**Aim of the exercise:**
Write out all entries word for word.

Page segmentation data:
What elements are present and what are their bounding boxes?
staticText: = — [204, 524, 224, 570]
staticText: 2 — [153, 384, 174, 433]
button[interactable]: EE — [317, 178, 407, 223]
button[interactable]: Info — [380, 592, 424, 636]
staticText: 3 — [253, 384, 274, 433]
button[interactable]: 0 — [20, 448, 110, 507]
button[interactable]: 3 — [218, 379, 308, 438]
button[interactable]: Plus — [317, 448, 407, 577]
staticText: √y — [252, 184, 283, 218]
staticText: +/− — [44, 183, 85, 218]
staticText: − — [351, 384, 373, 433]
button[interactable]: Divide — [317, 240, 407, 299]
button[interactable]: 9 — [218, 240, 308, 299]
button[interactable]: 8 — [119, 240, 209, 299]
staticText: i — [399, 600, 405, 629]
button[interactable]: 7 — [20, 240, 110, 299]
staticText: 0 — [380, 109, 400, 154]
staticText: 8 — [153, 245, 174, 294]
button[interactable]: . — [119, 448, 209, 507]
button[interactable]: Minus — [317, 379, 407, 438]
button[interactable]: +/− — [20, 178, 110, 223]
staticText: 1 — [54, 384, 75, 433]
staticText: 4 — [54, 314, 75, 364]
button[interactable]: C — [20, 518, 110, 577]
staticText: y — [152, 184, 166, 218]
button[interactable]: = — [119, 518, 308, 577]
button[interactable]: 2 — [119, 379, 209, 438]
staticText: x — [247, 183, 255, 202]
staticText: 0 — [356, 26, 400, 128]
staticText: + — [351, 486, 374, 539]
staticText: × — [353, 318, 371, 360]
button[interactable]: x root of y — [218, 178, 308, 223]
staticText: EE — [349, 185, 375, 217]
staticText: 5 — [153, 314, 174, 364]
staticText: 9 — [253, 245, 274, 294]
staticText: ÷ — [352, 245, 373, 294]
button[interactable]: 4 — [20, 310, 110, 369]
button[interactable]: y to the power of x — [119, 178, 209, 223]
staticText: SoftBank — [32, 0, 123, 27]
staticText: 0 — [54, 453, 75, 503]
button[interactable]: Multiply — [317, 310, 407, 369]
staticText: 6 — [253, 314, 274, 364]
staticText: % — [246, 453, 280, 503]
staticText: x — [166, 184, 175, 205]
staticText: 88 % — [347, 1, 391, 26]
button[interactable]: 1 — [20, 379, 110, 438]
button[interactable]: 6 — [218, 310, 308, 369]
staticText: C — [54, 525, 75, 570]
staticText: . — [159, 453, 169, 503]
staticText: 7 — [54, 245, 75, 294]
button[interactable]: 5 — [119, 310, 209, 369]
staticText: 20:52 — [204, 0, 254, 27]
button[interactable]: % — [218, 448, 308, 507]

**Exercise output:**
What elements are present and what are their bounding boxes?
staticText: = — [204, 524, 224, 570]
staticText: 2 — [153, 384, 174, 433]
button[interactable]: EE — [317, 178, 407, 223]
button[interactable]: Info — [380, 592, 424, 636]
staticText: 3 — [253, 384, 274, 433]
button[interactable]: 0 — [20, 448, 110, 507]
button[interactable]: 3 — [218, 379, 308, 438]
button[interactable]: Plus — [317, 448, 407, 577]
staticText: √y — [252, 184, 283, 218]
staticText: +/− — [44, 183, 85, 218]
staticText: − — [351, 384, 373, 433]
button[interactable]: Divide — [317, 240, 407, 299]
button[interactable]: 9 — [218, 240, 308, 299]
button[interactable]: 8 — [119, 240, 209, 299]
staticText: i — [399, 600, 405, 629]
button[interactable]: 7 — [20, 240, 110, 299]
staticText: 0 — [380, 109, 400, 154]
staticText: 8 — [153, 245, 174, 294]
button[interactable]: . — [119, 448, 209, 507]
button[interactable]: Minus — [317, 379, 407, 438]
button[interactable]: +/− — [20, 178, 110, 223]
staticText: 1 — [54, 384, 75, 433]
staticText: 4 — [54, 314, 75, 364]
button[interactable]: C — [20, 518, 110, 577]
staticText: y — [152, 184, 166, 218]
button[interactable]: = — [119, 518, 308, 577]
button[interactable]: 2 — [119, 379, 209, 438]
staticText: x — [247, 183, 255, 202]
staticText: 0 — [356, 26, 400, 128]
staticText: + — [351, 486, 374, 539]
staticText: × — [353, 318, 371, 360]
button[interactable]: x root of y — [218, 178, 308, 223]
staticText: EE — [349, 185, 375, 217]
staticText: 5 — [153, 314, 174, 364]
staticText: 9 — [253, 245, 274, 294]
staticText: ÷ — [352, 245, 373, 294]
button[interactable]: 4 — [20, 310, 110, 369]
button[interactable]: y to the power of x — [119, 178, 209, 223]
staticText: SoftBank — [32, 0, 123, 27]
staticText: 0 — [54, 453, 75, 503]
button[interactable]: Multiply — [317, 310, 407, 369]
staticText: 6 — [253, 314, 274, 364]
staticText: % — [246, 453, 280, 503]
staticText: x — [166, 184, 175, 205]
staticText: 88 % — [347, 1, 391, 26]
button[interactable]: 1 — [20, 379, 110, 438]
button[interactable]: 6 — [218, 310, 308, 369]
staticText: C — [54, 525, 75, 570]
staticText: . — [159, 453, 169, 503]
staticText: 7 — [54, 245, 75, 294]
button[interactable]: 5 — [119, 310, 209, 369]
staticText: 20:52 — [204, 0, 254, 27]
button[interactable]: % — [218, 448, 308, 507]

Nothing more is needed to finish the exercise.